* What you have to do:
Leave every image out, and print the remaining lines below exactly.
-- Given material follows --
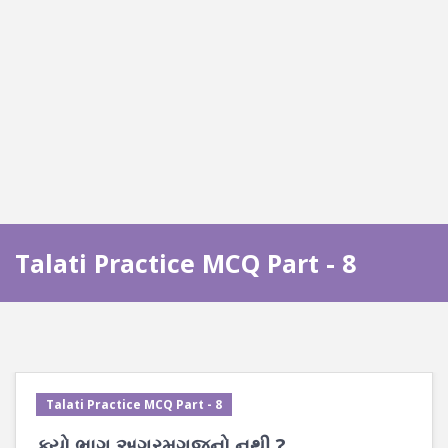
Talati Practice MCQ Part - 8
Talati Practice MCQ Part - 8
ક્યો ભાગ અગ્રમગજનો નથી ?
-- Given material concluded --
* Solution below:
Talati Practice MCQ Part - 8
Talati Practice MCQ Part - 8
ક્યો ભાગ અગ્રમગજનો નથી ?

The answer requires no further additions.